◆ WHAT IS NEEDED: Here are some records; quote them exactly, leaving out the pictures.
|---|
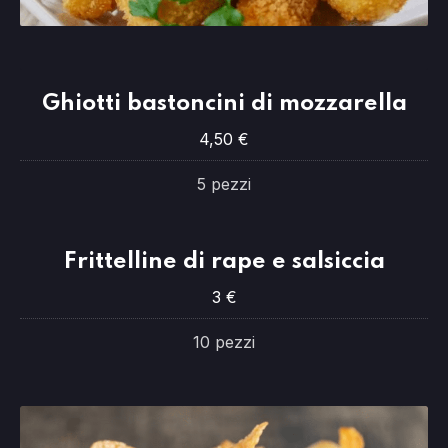
Ghiotti bastoncini di mozzarella
Ghiotti bastoncini di mozzarella
4,50 €
4,50 €
5 pezzi
Frittelline di rape e salsiccia
3 €
10 pezzi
|---|
◆ RESPONSE TO THE EXERCISE:
Ghiotti bastoncini di mozzarella
Ghiotti bastoncini di mozzarella
4,50 €
4,50 €
5 pezzi
Frittelline di rape e salsiccia
3 €
10 pezzi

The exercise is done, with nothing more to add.